Насчет бани Толик договорился в одном частном домике, за все дела там давался рубль. Шурочка похвалила — и как-никак баня отдельная, и недорого. Старую бабку, которая для них баню свою уже протопила, Шурочка тоже похвалила за чистоту. Шурочка дала ей не рубль, а два, после чего старуха ушла. Банька и верно была опрятная, пахнущая забытыми запахами хвои вперемешку с березой. Шурочка обрадовалась, и даже на нее напала игривость, какая бывает после долгих, унылых раздумий; когда раздевались, она пошутила: а нет ли, Толик, наколок каких? Не обзавелся ли красивыми женщинами на ягодицах, сейчас, мол, проверю. И Шурочка оглянулась. Он сидел на лавке уже раздетый, безучастный.

— Толя.

Он не пошевелился, он словно продолжал тяжело думать.

— Толя…

Сердце у Шурочки сжалось. Он был худой-худой, он никогда таким не был. Лицо было темное. И тело темное. Шурочка почувствовала, что больше его не увидит. Она уже тогда почувствовала.

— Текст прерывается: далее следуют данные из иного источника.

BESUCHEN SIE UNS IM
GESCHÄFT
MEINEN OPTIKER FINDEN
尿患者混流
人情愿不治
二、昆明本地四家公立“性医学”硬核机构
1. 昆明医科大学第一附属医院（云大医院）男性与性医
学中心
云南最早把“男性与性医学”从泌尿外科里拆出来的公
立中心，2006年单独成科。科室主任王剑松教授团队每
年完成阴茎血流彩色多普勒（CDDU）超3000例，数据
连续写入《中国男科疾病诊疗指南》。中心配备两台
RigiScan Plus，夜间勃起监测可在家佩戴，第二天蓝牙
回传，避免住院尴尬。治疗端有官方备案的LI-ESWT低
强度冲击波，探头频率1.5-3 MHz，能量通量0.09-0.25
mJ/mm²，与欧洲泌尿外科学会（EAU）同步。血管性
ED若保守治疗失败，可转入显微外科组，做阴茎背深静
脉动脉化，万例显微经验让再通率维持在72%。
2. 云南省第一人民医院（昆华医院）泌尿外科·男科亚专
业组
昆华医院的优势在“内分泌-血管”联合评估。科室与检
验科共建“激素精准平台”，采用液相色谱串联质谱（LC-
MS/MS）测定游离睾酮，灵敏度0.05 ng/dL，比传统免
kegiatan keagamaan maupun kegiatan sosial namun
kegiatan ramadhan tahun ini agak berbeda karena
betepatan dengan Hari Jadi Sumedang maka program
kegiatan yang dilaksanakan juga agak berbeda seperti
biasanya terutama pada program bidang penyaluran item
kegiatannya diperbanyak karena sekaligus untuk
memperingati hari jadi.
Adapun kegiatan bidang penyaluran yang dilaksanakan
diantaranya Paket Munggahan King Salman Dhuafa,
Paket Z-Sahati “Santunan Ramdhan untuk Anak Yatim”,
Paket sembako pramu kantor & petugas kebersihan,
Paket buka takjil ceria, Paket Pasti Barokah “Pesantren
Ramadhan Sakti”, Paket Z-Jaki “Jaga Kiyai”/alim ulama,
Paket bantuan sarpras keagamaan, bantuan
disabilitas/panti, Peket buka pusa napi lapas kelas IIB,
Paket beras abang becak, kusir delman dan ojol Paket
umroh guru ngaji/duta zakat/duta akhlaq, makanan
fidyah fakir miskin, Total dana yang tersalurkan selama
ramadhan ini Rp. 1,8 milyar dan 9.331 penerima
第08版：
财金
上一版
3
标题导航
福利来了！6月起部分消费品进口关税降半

— Горе ты мое… горе мое! — заплакала, запричитала она. Такая была банная минута: худющий, весь какой-то маленький, он сидел на лавке, а поодаль, заливаясь слезами, стояла Шурочка, раздобревшая и белая. Она всегда была полной, теперь она была толстухой, и вот с плачем она кинулась к нему, всем своим большим белым телом стараясь словно бы пригреть его, огородить и защитить. Пар был густ. Стало жарко. А Куренков все сидел, будто бы замерз. Он сидел не шелохнувшись и коленки стиснул, как стесняющийся. Руки — худые — он держал на коленях.

Шурочка помыла его, он был как задумавшийся ребенок, как ребенку она и помогла ему, потерла спину и дважды промыла голову. Затем она помылась сама. Когда вышли, Шурочка вынула гребень и расчесала ему волосы. Ветер колыхал их, подсушивая. Ветер был несильный. Волосы у него сделались шелковистые, он шел рядом с ней чистый и распрямившийся. Теперь он улыбался.

В барак он забежал один, взял Шурочкины вещи и пошел ее проводить. Они сразу пошли к автобусу, потому что времени оставалось не более получаса.